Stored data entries
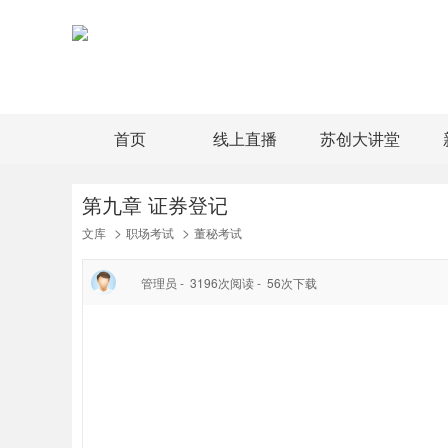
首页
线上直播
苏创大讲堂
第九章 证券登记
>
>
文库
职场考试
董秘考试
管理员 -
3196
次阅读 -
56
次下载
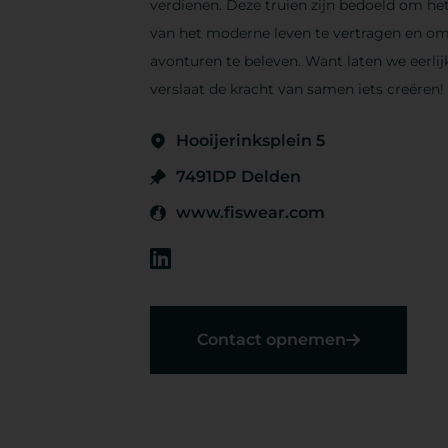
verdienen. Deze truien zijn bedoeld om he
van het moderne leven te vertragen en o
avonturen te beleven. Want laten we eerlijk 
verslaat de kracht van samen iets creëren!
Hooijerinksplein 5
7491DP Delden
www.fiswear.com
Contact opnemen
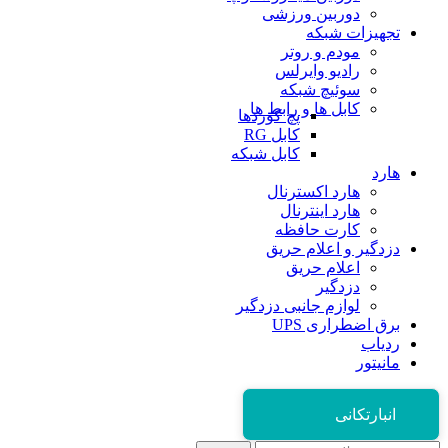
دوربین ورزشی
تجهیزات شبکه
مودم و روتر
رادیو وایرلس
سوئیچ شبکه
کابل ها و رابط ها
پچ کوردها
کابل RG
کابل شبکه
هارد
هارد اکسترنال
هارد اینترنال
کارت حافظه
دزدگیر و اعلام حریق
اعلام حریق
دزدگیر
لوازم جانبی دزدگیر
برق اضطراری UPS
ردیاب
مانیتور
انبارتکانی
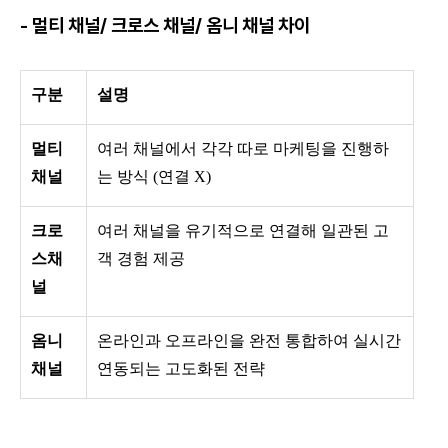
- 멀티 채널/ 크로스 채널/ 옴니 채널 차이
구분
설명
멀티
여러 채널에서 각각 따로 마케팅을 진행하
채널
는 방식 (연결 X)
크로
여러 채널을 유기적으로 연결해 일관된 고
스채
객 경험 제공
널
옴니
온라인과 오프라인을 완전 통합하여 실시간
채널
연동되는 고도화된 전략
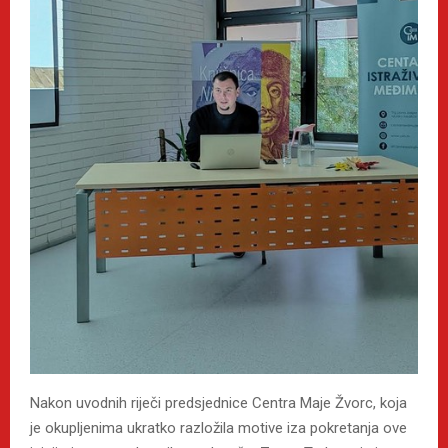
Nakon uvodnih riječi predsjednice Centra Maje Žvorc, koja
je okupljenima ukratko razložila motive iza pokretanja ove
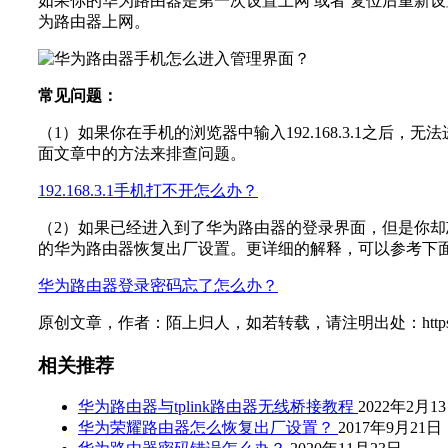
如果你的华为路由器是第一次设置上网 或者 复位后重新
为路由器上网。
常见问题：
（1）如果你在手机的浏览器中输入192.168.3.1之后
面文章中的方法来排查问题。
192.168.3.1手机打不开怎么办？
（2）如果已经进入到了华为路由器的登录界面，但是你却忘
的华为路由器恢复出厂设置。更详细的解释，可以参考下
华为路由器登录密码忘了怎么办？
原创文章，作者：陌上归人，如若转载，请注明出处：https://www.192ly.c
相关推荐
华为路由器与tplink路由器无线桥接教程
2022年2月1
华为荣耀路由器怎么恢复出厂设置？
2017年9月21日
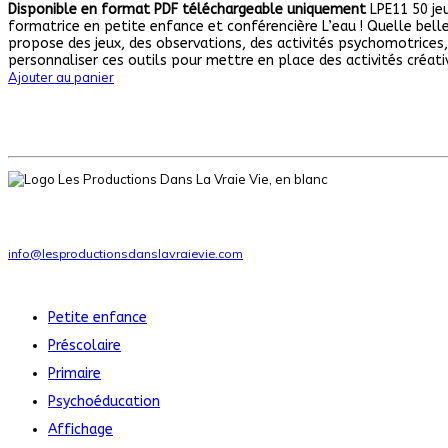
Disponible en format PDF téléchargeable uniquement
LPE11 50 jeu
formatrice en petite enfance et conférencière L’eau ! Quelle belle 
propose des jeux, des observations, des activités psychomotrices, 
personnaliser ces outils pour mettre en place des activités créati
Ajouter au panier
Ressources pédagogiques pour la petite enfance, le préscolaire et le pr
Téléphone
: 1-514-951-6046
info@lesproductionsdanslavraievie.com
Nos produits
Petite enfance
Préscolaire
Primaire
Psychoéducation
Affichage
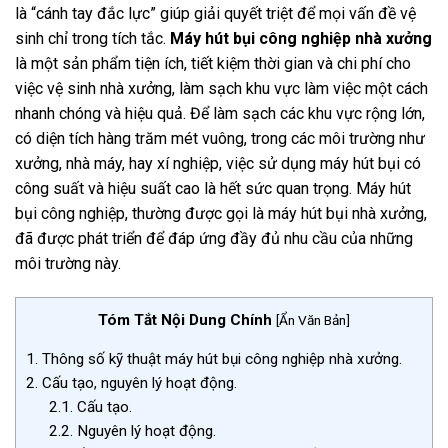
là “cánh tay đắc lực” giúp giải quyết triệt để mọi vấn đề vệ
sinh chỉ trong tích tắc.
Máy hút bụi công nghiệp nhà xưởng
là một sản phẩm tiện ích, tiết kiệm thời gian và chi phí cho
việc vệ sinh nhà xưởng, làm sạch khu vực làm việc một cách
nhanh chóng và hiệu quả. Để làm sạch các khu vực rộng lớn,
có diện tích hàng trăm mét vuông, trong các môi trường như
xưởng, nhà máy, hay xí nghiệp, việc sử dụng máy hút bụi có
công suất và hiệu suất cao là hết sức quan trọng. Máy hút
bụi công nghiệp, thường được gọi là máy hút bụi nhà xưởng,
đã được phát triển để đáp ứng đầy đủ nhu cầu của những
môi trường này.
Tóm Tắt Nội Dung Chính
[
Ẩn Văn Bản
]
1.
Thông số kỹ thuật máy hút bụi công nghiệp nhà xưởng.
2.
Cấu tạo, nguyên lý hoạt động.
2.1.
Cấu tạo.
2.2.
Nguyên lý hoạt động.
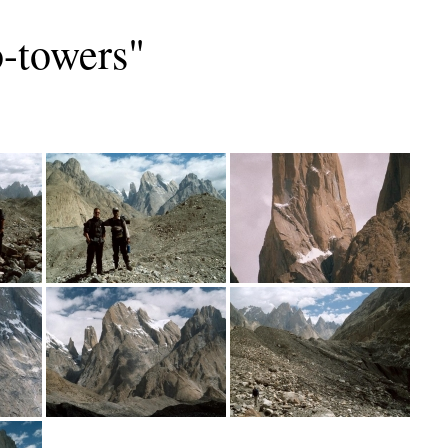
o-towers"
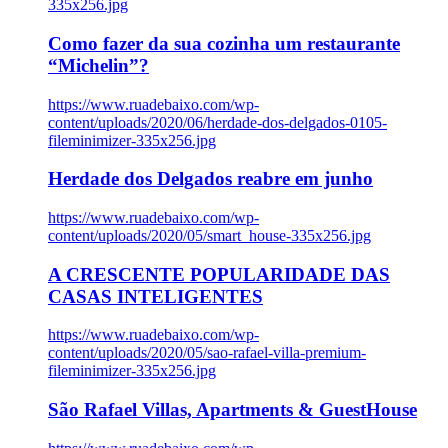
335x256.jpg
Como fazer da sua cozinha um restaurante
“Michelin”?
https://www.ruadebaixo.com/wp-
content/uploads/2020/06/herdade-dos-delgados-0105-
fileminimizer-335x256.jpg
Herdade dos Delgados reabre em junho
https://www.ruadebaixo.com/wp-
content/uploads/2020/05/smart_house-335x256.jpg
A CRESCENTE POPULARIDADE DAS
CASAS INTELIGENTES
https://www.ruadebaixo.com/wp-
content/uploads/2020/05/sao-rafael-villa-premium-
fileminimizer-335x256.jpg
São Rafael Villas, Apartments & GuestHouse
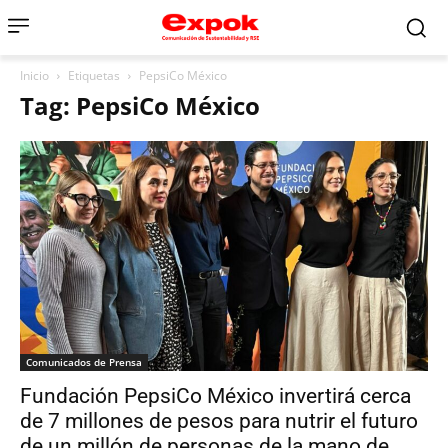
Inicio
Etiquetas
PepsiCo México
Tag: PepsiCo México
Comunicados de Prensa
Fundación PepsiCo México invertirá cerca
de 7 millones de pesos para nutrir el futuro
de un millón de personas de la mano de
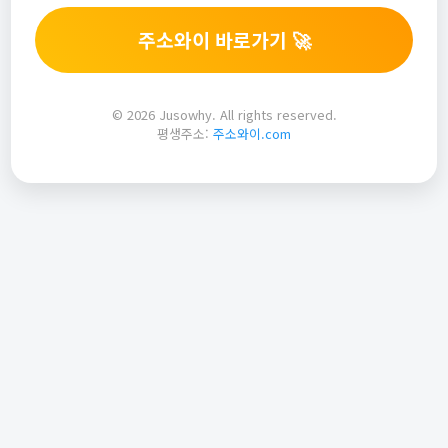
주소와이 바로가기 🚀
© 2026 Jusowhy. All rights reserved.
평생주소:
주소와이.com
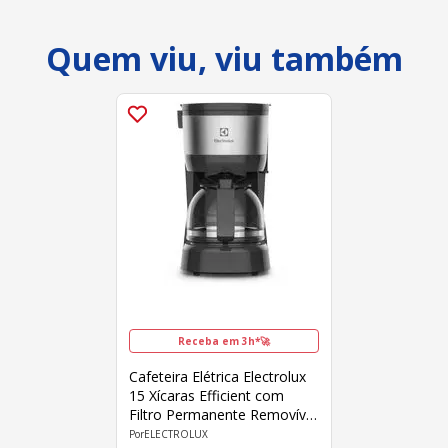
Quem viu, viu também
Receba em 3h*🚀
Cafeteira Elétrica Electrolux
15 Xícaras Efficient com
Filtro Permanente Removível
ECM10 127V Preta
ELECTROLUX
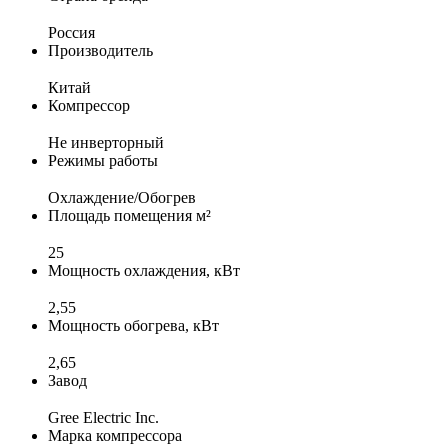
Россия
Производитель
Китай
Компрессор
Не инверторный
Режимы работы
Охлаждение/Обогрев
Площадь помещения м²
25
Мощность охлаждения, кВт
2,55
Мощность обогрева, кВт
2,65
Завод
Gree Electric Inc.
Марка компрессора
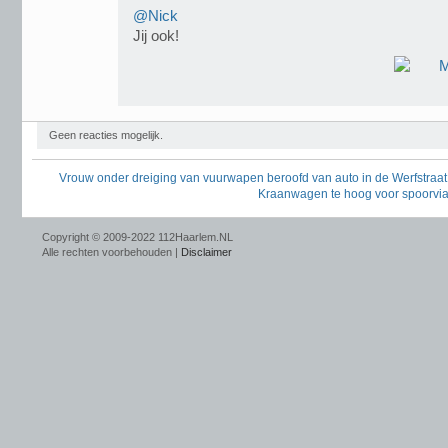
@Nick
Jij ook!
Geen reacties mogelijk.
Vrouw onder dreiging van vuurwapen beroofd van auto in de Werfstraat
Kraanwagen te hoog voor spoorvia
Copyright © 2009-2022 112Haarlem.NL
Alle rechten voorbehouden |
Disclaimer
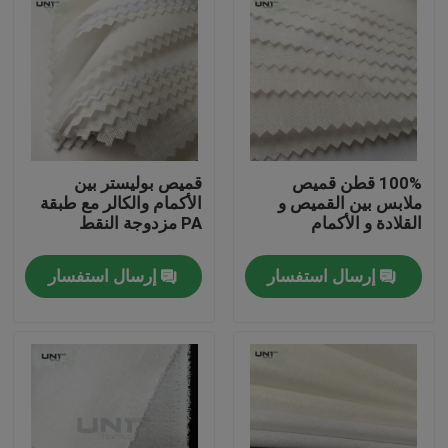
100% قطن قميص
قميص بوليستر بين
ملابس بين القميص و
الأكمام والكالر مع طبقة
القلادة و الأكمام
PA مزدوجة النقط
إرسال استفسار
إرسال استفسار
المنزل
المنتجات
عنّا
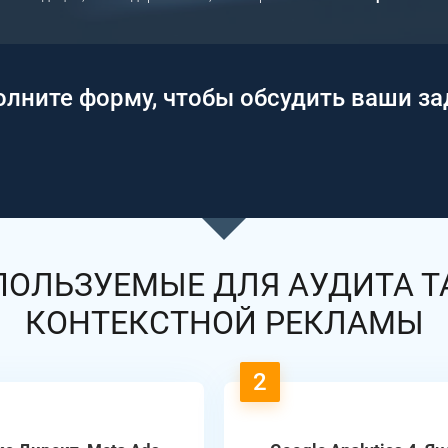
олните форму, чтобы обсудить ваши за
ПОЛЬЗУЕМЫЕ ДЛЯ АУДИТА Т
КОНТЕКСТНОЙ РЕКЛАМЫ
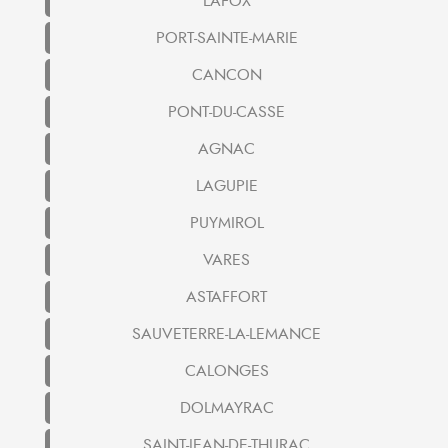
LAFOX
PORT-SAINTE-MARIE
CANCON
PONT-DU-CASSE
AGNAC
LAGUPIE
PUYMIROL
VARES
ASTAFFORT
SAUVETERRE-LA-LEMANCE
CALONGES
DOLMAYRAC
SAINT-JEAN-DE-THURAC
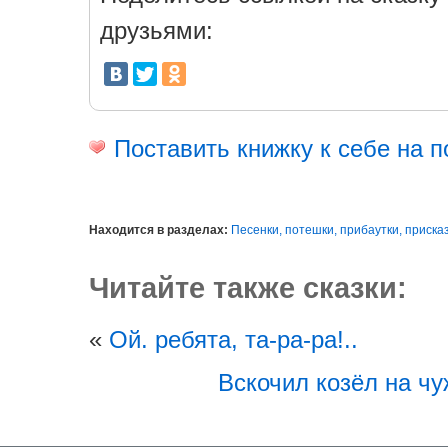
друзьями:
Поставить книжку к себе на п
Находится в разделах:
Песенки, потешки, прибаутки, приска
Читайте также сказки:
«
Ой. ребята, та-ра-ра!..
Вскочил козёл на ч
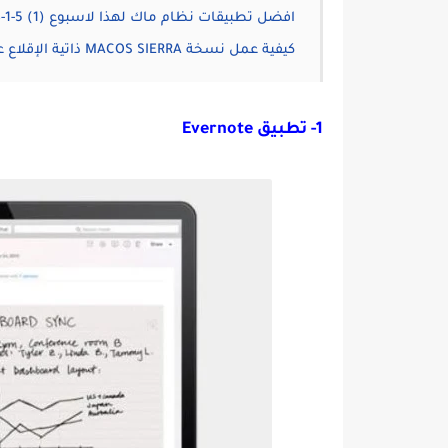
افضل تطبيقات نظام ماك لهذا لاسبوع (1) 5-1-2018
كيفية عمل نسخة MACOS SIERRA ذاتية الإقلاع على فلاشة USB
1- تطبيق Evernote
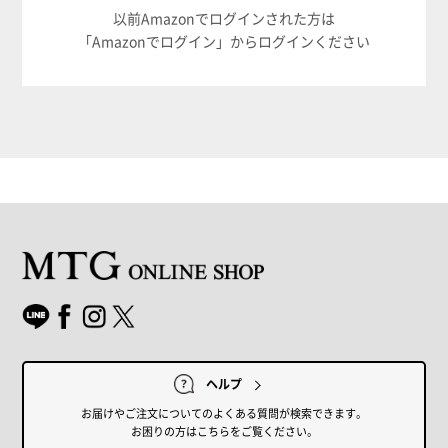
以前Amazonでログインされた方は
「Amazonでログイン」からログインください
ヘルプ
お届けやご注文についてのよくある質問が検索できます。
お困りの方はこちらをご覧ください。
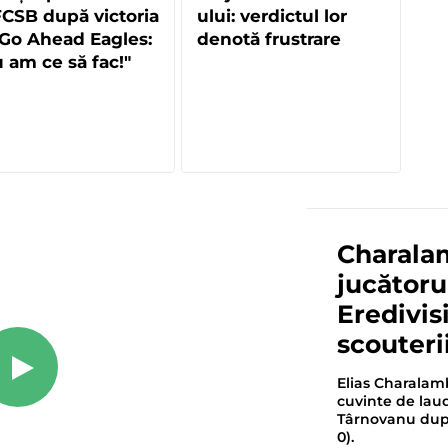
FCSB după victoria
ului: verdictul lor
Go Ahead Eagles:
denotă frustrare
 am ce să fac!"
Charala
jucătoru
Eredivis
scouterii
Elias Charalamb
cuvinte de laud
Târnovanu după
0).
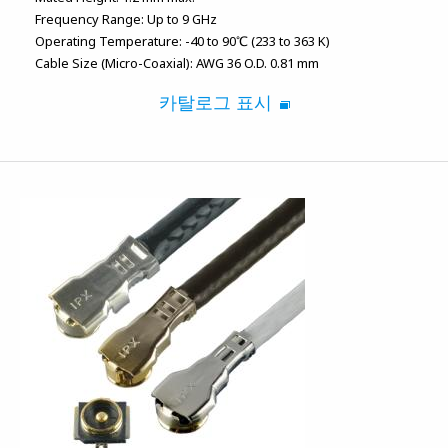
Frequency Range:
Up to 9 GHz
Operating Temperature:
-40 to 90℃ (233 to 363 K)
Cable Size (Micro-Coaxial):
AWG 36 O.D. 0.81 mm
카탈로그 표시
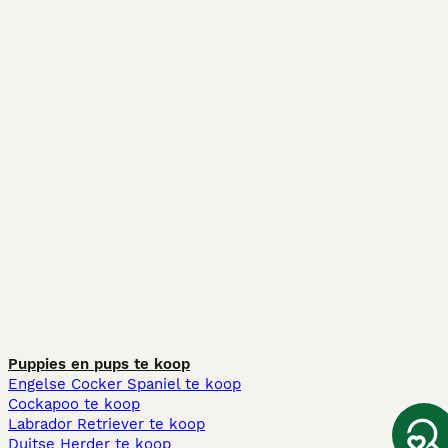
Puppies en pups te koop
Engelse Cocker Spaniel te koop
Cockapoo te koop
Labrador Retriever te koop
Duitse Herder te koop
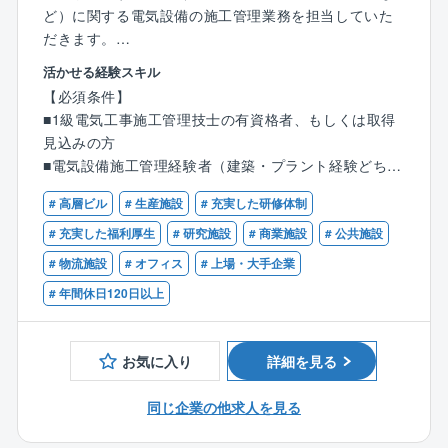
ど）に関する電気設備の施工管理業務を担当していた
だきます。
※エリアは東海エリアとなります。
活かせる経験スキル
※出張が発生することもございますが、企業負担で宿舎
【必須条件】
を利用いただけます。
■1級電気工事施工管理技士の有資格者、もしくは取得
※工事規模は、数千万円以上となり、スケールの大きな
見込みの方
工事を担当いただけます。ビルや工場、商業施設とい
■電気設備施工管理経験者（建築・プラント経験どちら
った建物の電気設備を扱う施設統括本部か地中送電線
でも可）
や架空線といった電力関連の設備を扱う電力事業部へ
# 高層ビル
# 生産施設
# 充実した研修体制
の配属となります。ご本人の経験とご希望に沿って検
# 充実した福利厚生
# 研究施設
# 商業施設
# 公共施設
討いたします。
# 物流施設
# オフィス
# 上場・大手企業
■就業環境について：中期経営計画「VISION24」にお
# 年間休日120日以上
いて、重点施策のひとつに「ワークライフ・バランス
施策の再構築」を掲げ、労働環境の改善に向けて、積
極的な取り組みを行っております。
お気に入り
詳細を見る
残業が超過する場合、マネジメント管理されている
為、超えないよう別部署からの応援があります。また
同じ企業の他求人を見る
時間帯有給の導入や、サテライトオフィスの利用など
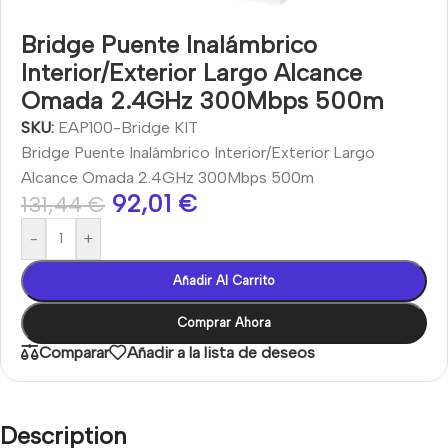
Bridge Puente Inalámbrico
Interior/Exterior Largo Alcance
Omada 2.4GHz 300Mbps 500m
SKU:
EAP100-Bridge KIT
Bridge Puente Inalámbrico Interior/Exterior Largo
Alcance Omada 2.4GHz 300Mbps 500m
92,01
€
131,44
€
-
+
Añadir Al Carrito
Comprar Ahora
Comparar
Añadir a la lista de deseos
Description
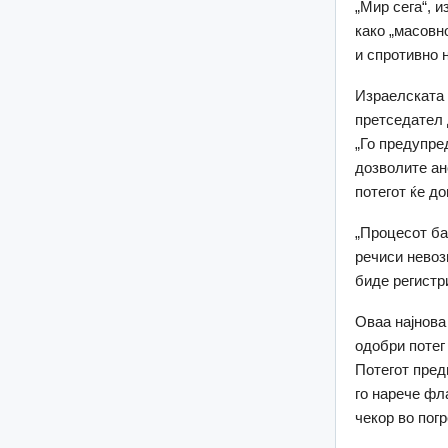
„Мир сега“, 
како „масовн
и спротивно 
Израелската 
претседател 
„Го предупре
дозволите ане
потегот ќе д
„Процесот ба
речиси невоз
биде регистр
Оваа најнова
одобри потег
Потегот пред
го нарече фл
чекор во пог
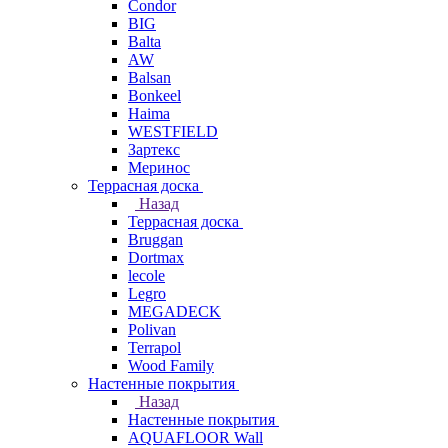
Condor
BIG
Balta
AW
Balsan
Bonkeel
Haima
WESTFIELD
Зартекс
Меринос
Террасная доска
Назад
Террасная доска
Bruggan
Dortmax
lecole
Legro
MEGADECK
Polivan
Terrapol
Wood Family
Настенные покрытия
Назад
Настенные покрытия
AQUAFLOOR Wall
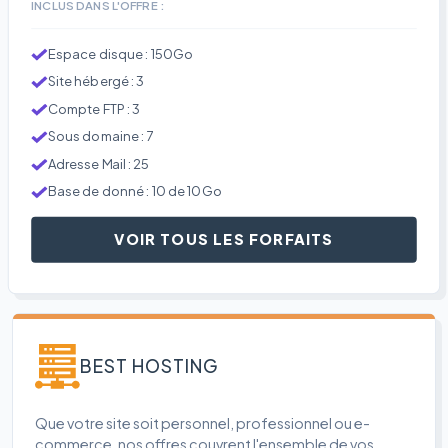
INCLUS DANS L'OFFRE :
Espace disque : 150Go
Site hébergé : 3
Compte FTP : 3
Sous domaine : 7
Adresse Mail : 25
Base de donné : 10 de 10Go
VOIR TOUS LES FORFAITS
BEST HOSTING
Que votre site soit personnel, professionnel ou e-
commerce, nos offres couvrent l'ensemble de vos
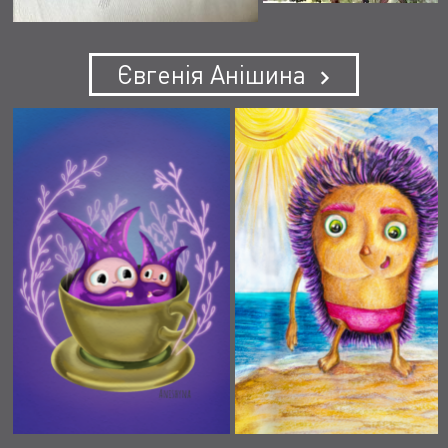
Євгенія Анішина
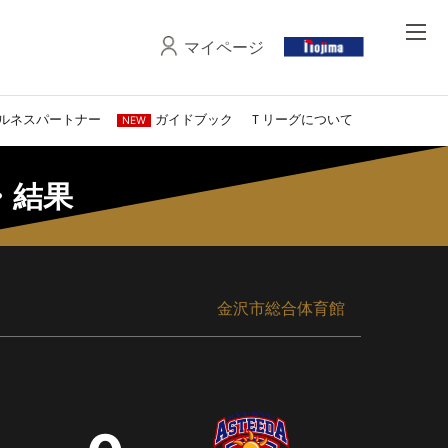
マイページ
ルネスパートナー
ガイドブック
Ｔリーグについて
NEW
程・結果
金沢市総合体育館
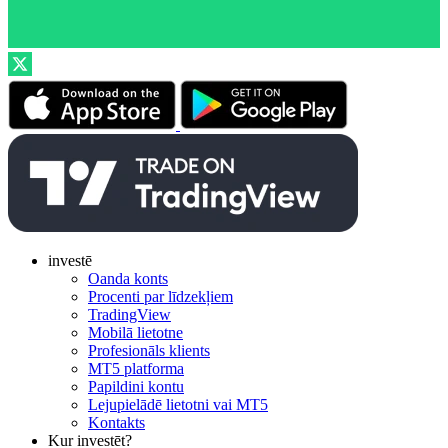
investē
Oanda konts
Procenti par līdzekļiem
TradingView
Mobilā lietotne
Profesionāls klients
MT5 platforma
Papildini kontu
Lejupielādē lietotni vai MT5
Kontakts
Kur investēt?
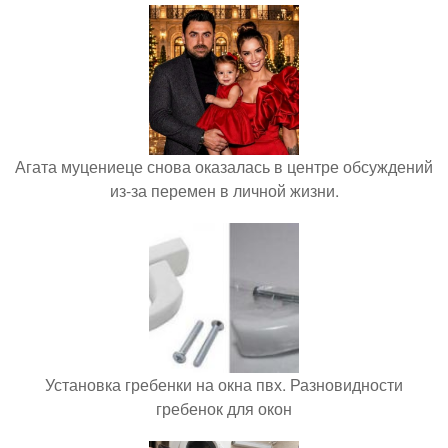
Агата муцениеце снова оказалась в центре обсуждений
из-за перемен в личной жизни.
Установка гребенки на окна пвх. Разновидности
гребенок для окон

→ **Work to complete**
Using the entries above, write out exactly the lines from the one with "برق اضطراری UPS" through the one with "Nakon uvodnih riječi", ends included. Leave out any pictures.

→ **Task answer**
برق اضطراری UPS
ردیاب
مانیتور
انبارتکانی
- 멀티 채널/ 크로스 채널/ 옴니 채널 차이
구분
설명
멀티
여러 채널에서 각각 따로 마케팅을 진행하
채널
는 방식 (연결 X)
크로
여러 채널을 유기적으로 연결해 일관된 고
스채
객 경험 제공
널
옴니
온라인과 오프라인을 완전 통합하여 실시간
채널
연동되는 고도화된 전략
Nakon uvodnih riječi predsjednice Centra Maje Žvorc, koja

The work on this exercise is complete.